Implementing RabbitMQ and Kafka: common use cases
My name is Lior and I’m a Software Engineer at BigPanda. Our product was developed a few years ago, when asynchronous processing solutions were still in their early days. In recent months we encountered scalability challenges which drove us to look for a more appropriate solution than our current one which is rabbitMQ queue system.
When choosing between RabbitMQ and Kafka one should keep in mind that the two operate by different concepts: RabbitMQ is a more intuitive broker system. It leverages added flexibility by using exchanges. Kafka is considered a more complex system, engineered specifically for distributed systems problems and processing ‘big data’.
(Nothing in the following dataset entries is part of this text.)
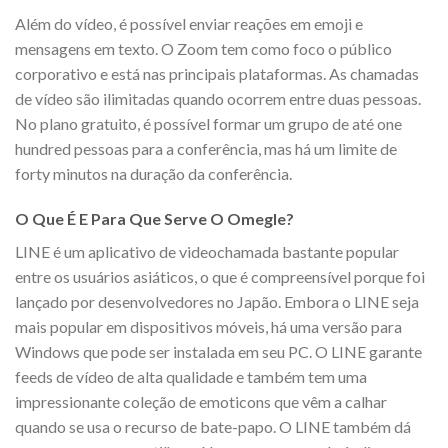
Além do vídeo, é possível enviar reações em emoji e
mensagens em texto. O Zoom tem como foco o público
corporativo e está nas principais plataformas. As chamadas
de vídeo são ilimitadas quando ocorrem entre duas pessoas.
No plano gratuito, é possível formar um grupo de até one
hundred pessoas para a conferência, mas há um limite de
forty minutos na duração da conferência.
O Que É E Para Que Serve O Omegle?
LINE é um aplicativo de videochamada bastante popular
entre os usuários asiáticos, o que é compreensível porque foi
lançado por desenvolvedores no Japão. Embora o LINE seja
mais popular em dispositivos móveis, há uma versão para
Windows que pode ser instalada em seu PC. O LINE garante
feeds de vídeo de alta qualidade e também tem uma
impressionante coleção de emoticons que vêm a calhar
quando se usa o recurso de bate-papo. O LINE também dá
In this article I want to look at three common use cases, and for each use case I will present an implementation using each technology. For the following use cases I will refer to RabbitMQ’s queue and Kafka’s topic both as a queue for simpler comparison.
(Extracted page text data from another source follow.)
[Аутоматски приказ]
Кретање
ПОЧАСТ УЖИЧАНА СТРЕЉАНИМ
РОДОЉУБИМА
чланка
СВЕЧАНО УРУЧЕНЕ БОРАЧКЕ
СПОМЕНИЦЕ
So what are the common use cases?
PubSub
Sending messages from one producer to multiple subscribers in a publisher subscriber pattern.
- RabbitMQ distributes events between subscribed consumers. In order to send all events to all subscribers we will need to use an exchange between the producer and the queues:
2. Kafka sends all published events to all subscribed consumers by default. Therefore we just need to configure each consumer group to subscribe to the same topic (“Queue”):
Routing
Routing is the ability to route each message to one or more different queues.
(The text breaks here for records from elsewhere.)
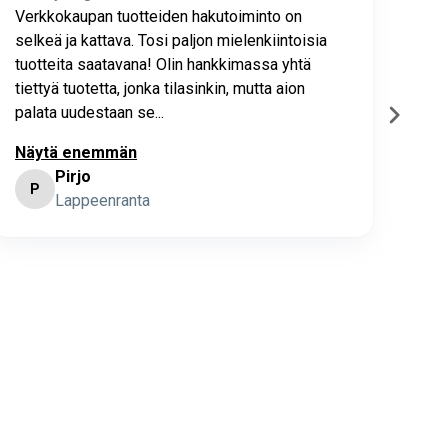
Verkkokaupan tuotteiden hakutoiminto on
Hyv
selkeä ja kattava. Tosi paljon mielenkiintoisia
asia
tuotteita saatavana! Olin hankkimassa yhtä
joho
tiettyä tuotetta, jonka tilasinkin, mutta aion
palata uudestaan se...
Näytä enemmän
Pirjo
P
K
Lappeenranta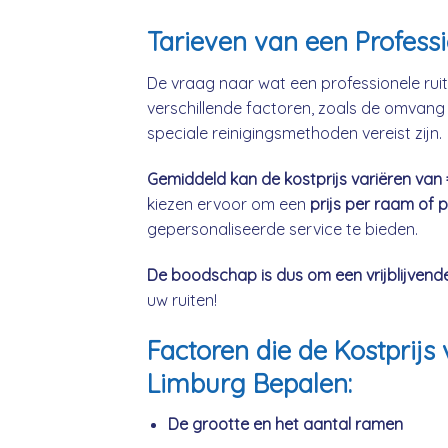
Tarieven van een Profes
De vraag naar wat een professionele ruit
verschillende factoren, zoals de omvang 
speciale reinigingsmethoden vereist zijn.
Gemiddeld kan de kostprijs variëren van
kiezen ervoor om een
prijs per raam of 
gepersonaliseerde service te bieden.
De boodschap is dus om een vrijblijvend
uw ruiten!
Factoren die de Kostpri
Limburg Bepalen:
De grootte en het aantal ramen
- In this case RabbitMQ is more intuitive than kafka. If we use an exchange the same way we did with the PubSub, we only need to define a routing_key for the exchange :
2. In Kafka there is no quick out of the box capability that enables routing each message to different queues. A possible solution will be to use a dedicated micro service which will consume the messages from “Queue1” (see image) and then will route them (will produce them to “Queue2” and “Queue3”) according to the routing rules we wish to apply. In this case the routing is not handled by the queue system but in the code we implement in “Consumer1” service:
Work Queue
The idea behind work queue is to be able to concurrently handle messages with multiple consumers
- To implement a work queue with RabbitMQ you bind the consumers to the same queue:
2. With Kafka we have a dedicated feature for this ability, You define each of the dedicated consumers as part of the same consumer group. This way the Kafka broker will handle the messages distribution between the consumers on that consumer group. The constraint is that the number of consumers in the consumer group is limited to the number of partitions you have :
Summary:
RabbitMQ and Kafka are useful systems for many use cases. We saw that typically we would prefer using Kafka to implement the PubSub use case, while for Routing it will probably be RabbitMQ. Either way, you should be familiar with the features provided by each system (exchange, consumer group, routing_key etc’) to make the best decision for your product.